Con Montevideo Harbour pasará algo similar, adelanta. El proyecto comenzó a gestarse en los noventa, cuando una tarde su tío volvía del Cerro y frenó en la rambla Baltasar Brum para contemplar el atardecer. “Quedó maravillado con la panorámica, el silencio y los patos que nadaban en el agua”, destaca. El terreno se compró en 1997. Tres décadas después, sobre f in de este año, se inaugurará la primera torre, mientras que la segunda estará pronta en marzo de 2027. La solicitud para la aprobación de una tercera torre ya se encuentra en los organismos competentes.
IR POR MÁS
“Mis colegas dicen que estoy loco”, asume Ignacio; aunque reconoce que tomar riesgos es una característica propia de la firma. “En la Torre de los Caudillos, con casi una manzana de extensión (en bulevar Artigas, Rivera y Rodó), colocamos las primeras escaleras mecánicas de un edificio privado de Montevideo. En el edificio residencial Gstaad, ubicado sobre la rambla Mahatma Gandhi, la empresa salió de los estándares normales al construir apartamentos de casi 500 metros. La gente le decía a mi papá y a mi tío que nadie viviría ahí y fue un éxito absoluto”, advierte el director, que se siente respaldado tanto por el nombre como por la antigüedad de la empresa.

Además de perderle cada vez más el miedo al fracaso, le apasiona lo que hace; no se aburre nunca. Pero fiel a su espíritu proactivo, le cuesta bajar las revoluciones para disfrutar de los placeres que lo desconectan del trabajo.
La lectura es uno de ellos: aunque suene contradictorio, su diagnóstico de dislexia en sexto año de escuela lo motivó a leer con frecuencia. “A pesar de que me costaba muchísimo, y me sigue costando, leer me salvó”, sostiene antes de aclarar entre risas que él no se en carga de los cheques de la empresa.
Entre los más de 300 libros que declara en su haber figuran las colecciones completas de autores como Agatha Christie, Arturo Pérez-Reverte, Andrea Camilleri y Antonio Manzini.
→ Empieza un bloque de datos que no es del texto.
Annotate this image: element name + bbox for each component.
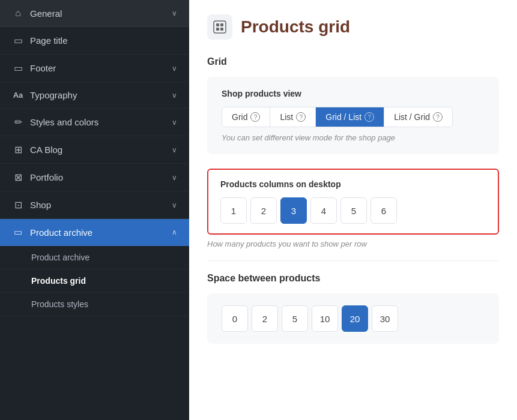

Juntarse los jueves de noche con amigos a comer un asado y jugar al truco, ritual que cumple desde hace 30 años, es otro pasatiempo que no está dispuesto a sacrificar. Tampoco los momentos de relax junto a sus hijos Valentín (23), María Clara (19) y Candelaria (13).
Con ayuda de un coach intenta organizar mejor su tiempo. “No jubilarme; tengo 49 años y, conociéndome, creo que voy a trabajar hasta el último día. Pero sí me gustaría llevar una vida más tranquila”, expresa. Mientras tanto, en su cabeza empieza a resonar cuál será el destino de la empresa una vez que él o los otros dos actuales capitanes deban o quieran ceder el timón. Por ahora, ningún descendiente de los tres directores ha verbalizado su interés; pero no pierde la esperanza. “Ya no quedan muchas constructoras familiares en Uruguay. En más de un caso, las nuevas generaciones no las continúan”, asevera con pesar.
Más allá de la empresa en sí, reflexiona Ignacio, la industria tiene que centrar energías en el aprendizaje de los trabajadores, sobre todo de los más jóvenes. “Capacitar tanto en el propio oficio como en materia de seguridad es uno de los grandes desafíos de aquí a los próximos años”, opina.
En una industria que cambia y busca nuevas generaciones, González Vierci mantiene la convicción con la que empezó: que las obras no solo levantan edificios, también transforman los barrios.